[Dataset]
────────────────────────────────────────
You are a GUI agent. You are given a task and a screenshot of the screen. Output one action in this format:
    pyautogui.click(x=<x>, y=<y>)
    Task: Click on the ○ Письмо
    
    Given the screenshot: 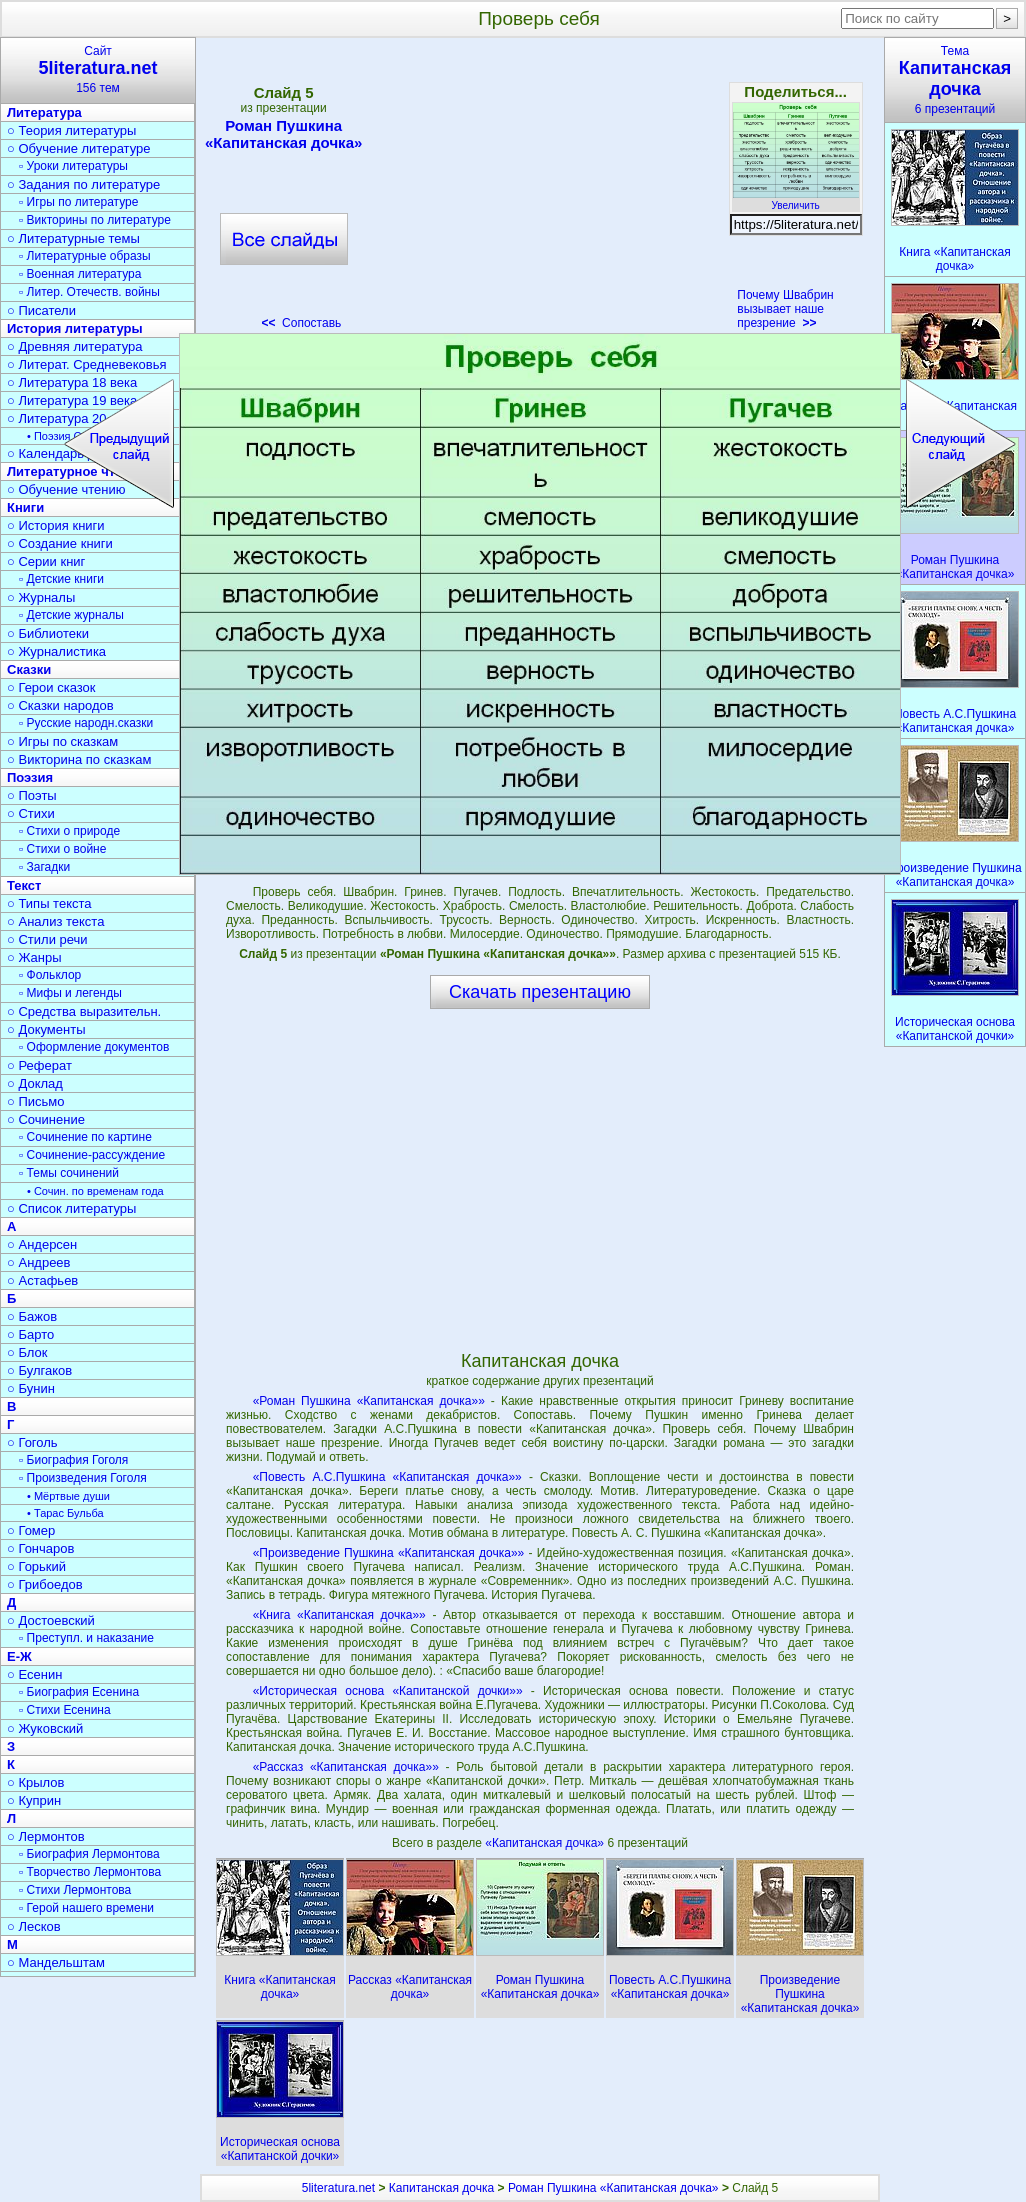 What is the action you would take?
    pyautogui.click(x=36, y=1101)
    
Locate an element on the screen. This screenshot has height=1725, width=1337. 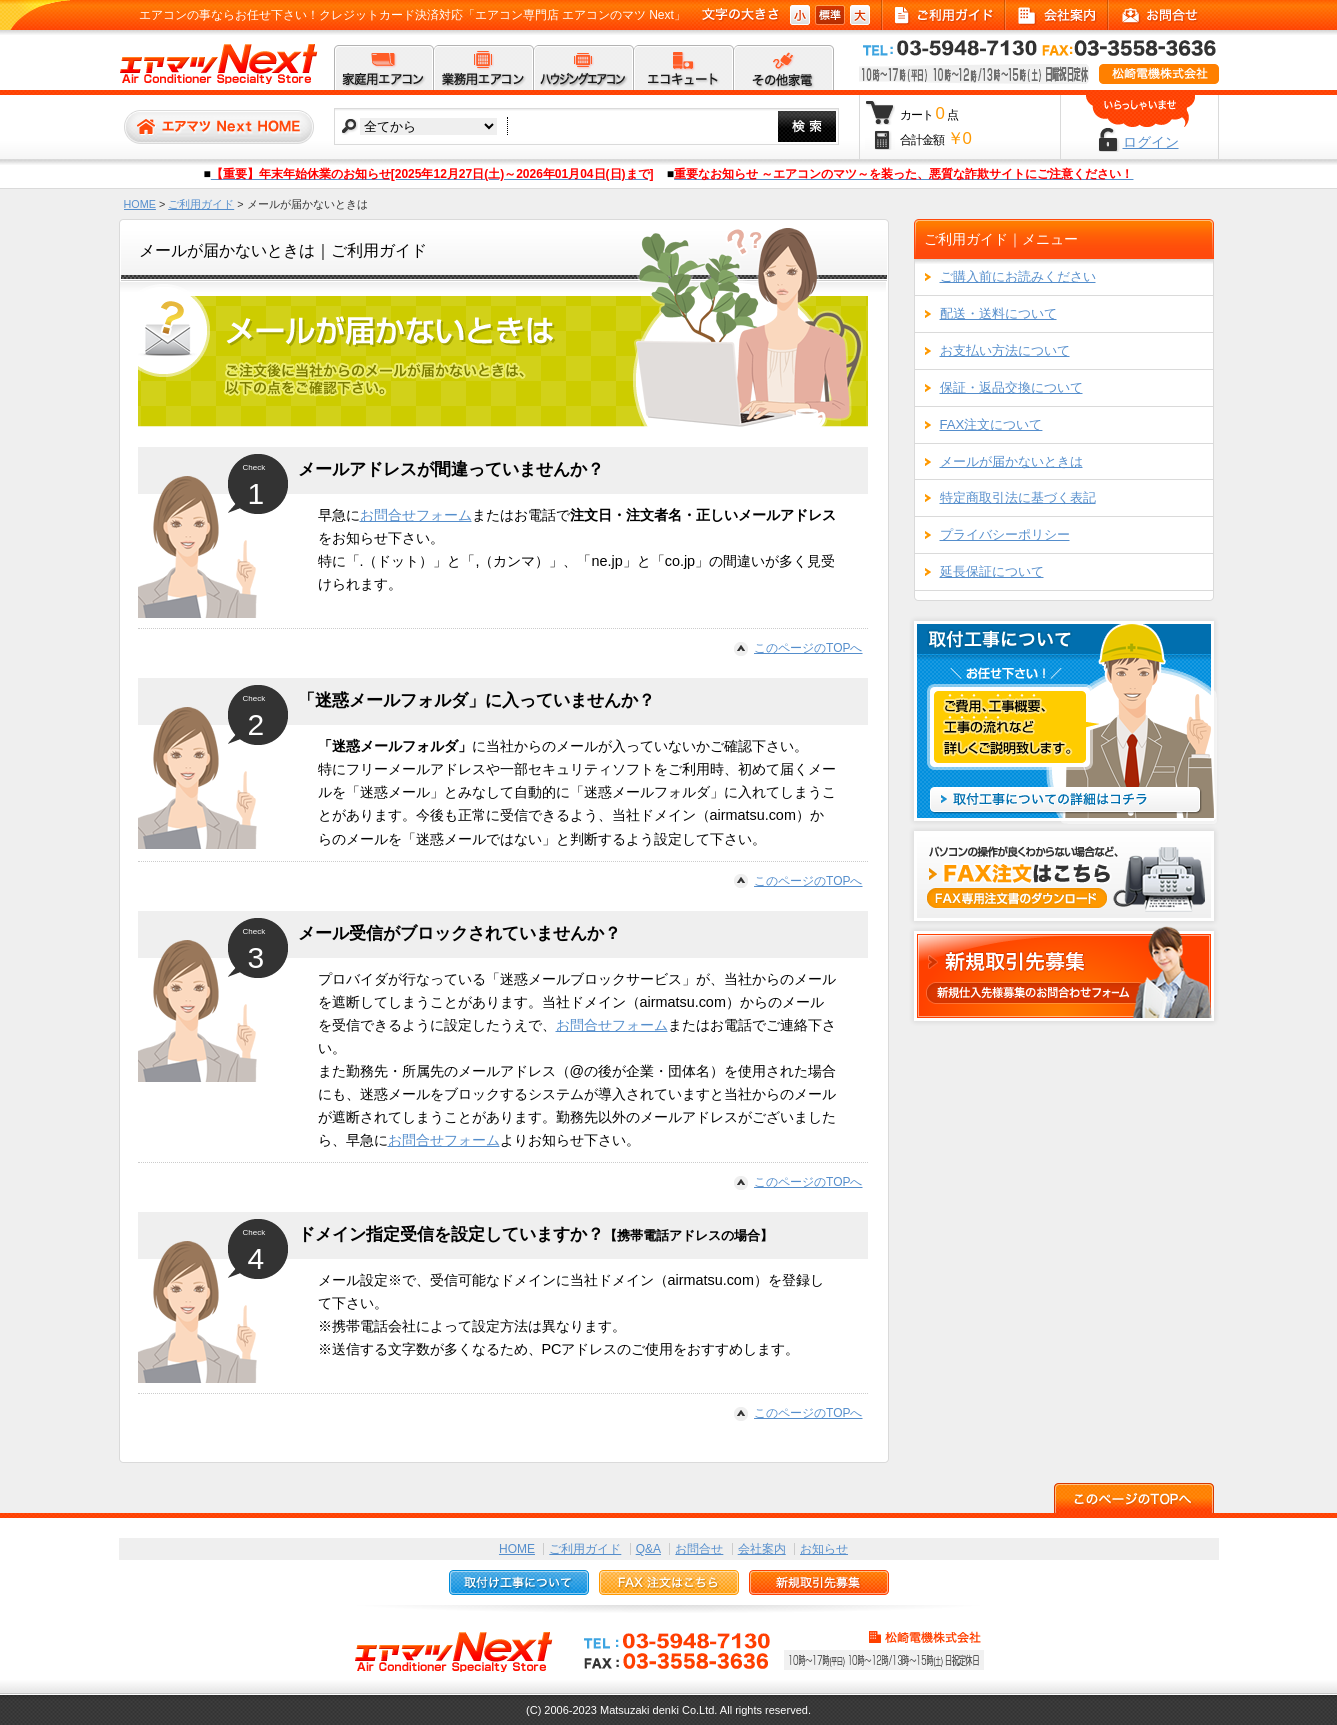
────────────────────────────────────────
[Task to carry out] Starting from the first line of the records above, retype each line exactly up to and including the one that contains "Task: Click on the ○ Письмо", and nothing more.

[Solved exercise]
You are a GUI agent. You are given a task and a screenshot of the screen. Output one action in this format:
    pyautogui.click(x=<x>, y=<y>)
    Task: Click on the ○ Письмо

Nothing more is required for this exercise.